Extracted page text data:
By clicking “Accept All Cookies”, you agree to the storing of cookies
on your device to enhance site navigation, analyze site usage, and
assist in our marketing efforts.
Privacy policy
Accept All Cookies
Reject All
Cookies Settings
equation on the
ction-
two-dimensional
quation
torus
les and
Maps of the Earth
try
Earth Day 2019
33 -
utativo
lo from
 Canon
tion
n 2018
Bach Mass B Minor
* * *
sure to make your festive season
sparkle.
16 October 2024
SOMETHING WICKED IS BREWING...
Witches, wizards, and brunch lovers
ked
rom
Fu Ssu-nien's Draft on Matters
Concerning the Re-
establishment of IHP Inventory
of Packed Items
==
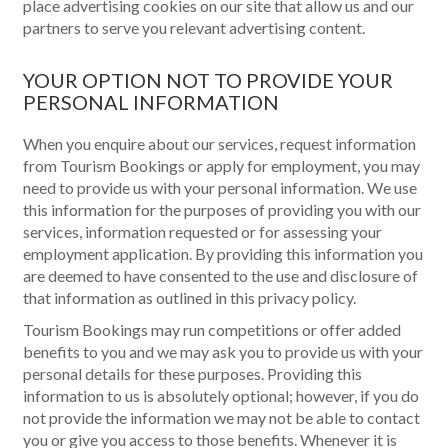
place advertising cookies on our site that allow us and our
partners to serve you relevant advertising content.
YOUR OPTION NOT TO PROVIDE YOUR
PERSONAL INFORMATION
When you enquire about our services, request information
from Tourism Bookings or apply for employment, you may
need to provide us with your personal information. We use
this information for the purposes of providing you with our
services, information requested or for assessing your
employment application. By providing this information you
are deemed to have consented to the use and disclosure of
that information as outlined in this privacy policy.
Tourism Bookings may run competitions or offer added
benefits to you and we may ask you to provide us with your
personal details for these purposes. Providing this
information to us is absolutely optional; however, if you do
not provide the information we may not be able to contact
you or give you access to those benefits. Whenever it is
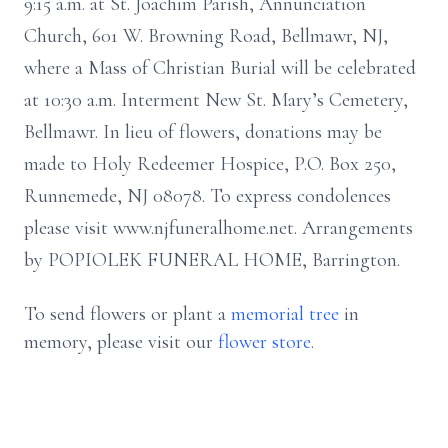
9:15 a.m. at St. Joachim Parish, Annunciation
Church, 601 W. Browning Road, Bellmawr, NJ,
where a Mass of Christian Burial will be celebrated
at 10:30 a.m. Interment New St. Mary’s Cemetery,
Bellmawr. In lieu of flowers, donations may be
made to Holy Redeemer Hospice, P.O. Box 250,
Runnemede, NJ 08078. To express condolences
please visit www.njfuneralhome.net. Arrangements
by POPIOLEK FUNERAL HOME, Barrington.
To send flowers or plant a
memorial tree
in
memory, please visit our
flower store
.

Task details: Count the lines of the entries that hold the string "employment", then state that number and nothing more.

Solution: 2